Eliza’s journal also comments on wider social, cultural and political events happening in her life time. For instance, in May 1839 Eliza wrote: ‘Heard of the resignation of Lord Melbourne’s administration, but Sir Robert Peel failed to form a ministry owing to the Queen not parting with her Ladies of the Bedchamber.’ In the summer of 1841 she made observations about the local election, noting that Mr Pryse had been canvassing at Pengwbert where she had been staying, and recording the election results: ‘Mr. Hereford at Cardigan: 69, at Lampeter: 16. Mr Pryse, at Aberystwyth: 88, at Lampeter: 22.’ In June 1843, on another a visit to Pengwbert, she recorded seeing a steamer ‘with 150 marines who landed under Penbryn, on account of the Rebecca disturbances.’ Such comments demonstrate that Eliza was politically aware. Whilst her day-to-day life revolved around dinners, dances and visiting, she was not entirely removed from the political sphere. Matters such as local elections or the Rebecca Riots were natural topics of conversation amongst the Welsh gentry classes, irrespective of gender.

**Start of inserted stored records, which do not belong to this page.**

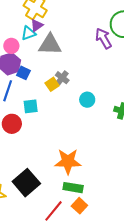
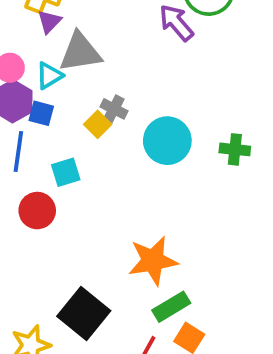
cyan triangle: (28, 33) -> (49, 76), moved
cyan circle: (87, 100) -> (167, 141), size x1.6
green rectangle: (73, 188) -> (171, 307), turned -30

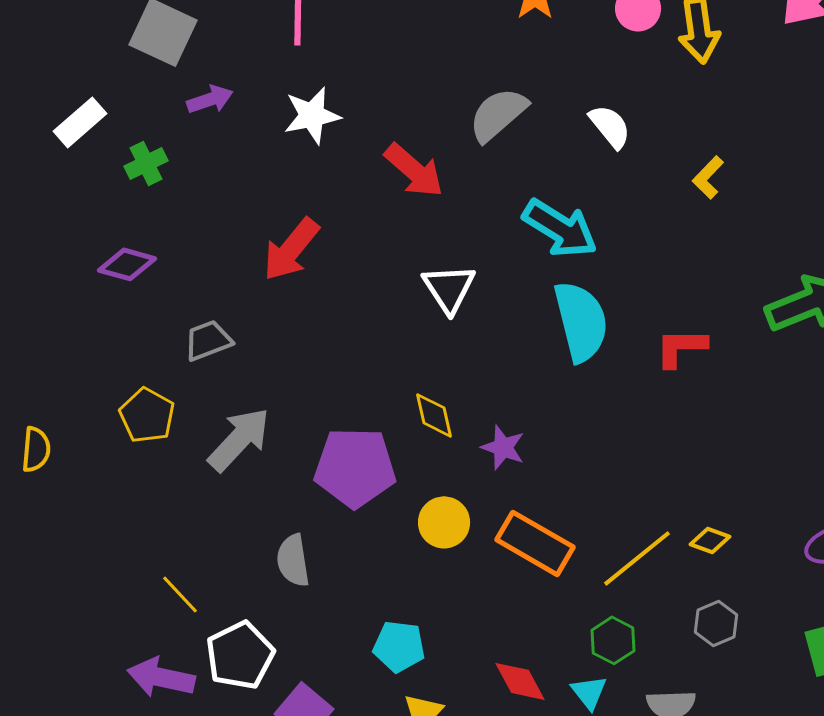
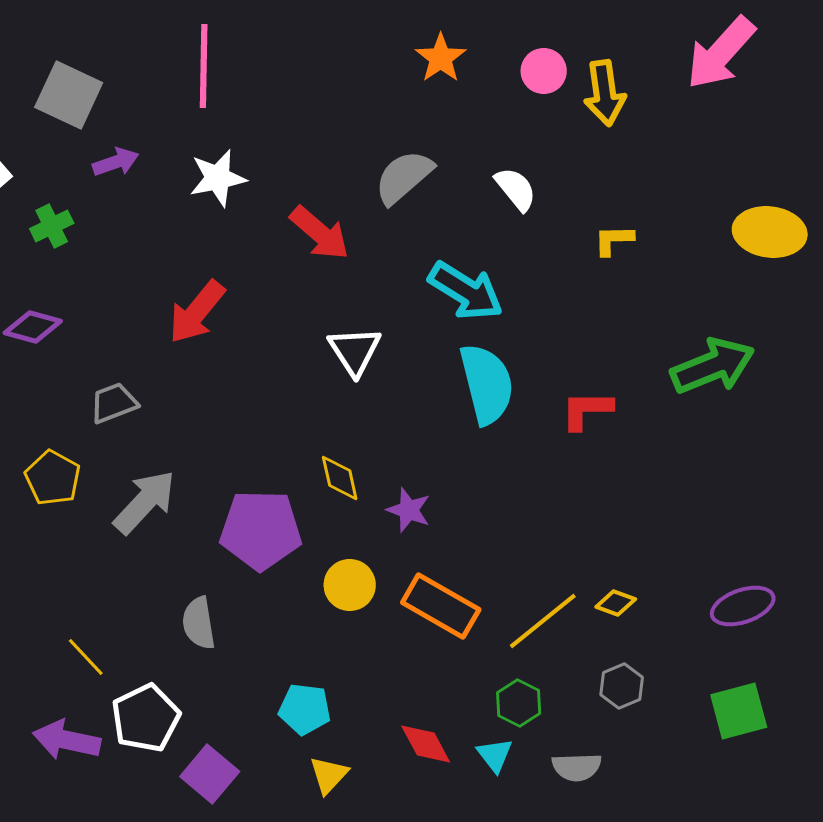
yellow L-shape: (708, 177) -> (614, 240), turned 45

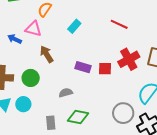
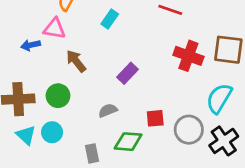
blue arrow: (15, 39) -> (31, 45), turned -32
red cross: (129, 59) -> (188, 56), turned -35
purple rectangle: (83, 67) -> (127, 73), turned -56
red square: (105, 69) -> (155, 118), moved

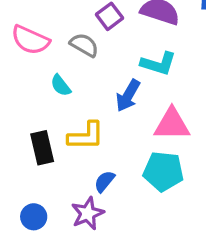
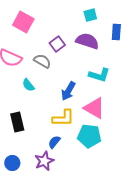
cyan L-shape: (158, 64) -> (99, 75), moved
pink triangle: (172, 124) -> (94, 108), turned 30
yellow L-shape: (86, 136) -> (63, 118), moved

My summary only covers the first ten years of the journals; the remaining fifty-two years of journal entries are bound to offer further rich source material for historians, revealing fascinating details about rural and urban life in nineteenth-century Wales, and in particular, about how it was experienced by genteel women. Eliza and her sister Ellen never married. Instead, they lived out the later years of their lives together in a house at Glanhelyg, which was built especially for them by their sister Maria and her husband William Brigstocke. History is often unkind to spinsters, depicting them as lonely figures who failed to attract suitors and lived closed off lives, but Eliza’s journals demonstrate that for women of means, the single life could be very comfortable. Country house gatherings, seaside visits and Hunt Week festivities gave variety to Eliza’s life, whilst her friends, sisters and nieces provided company which supported her until her death in 1894.
Rose McCormack recently graduated from Aberystwyth University with a PhD from the Department of History and Welsh History. Rose’s doctoral thesis explores female spa-visiting in eighteenth-century Bath and Tunbridge Wells and utilises female authored letters and journals to investigate how women perceived the resorts and their experiences there. Her interest in women’s life writings encouraged her to volunteer at Ceredigion Archives, where she spent time researching the diaries of Eliza Webley Parry.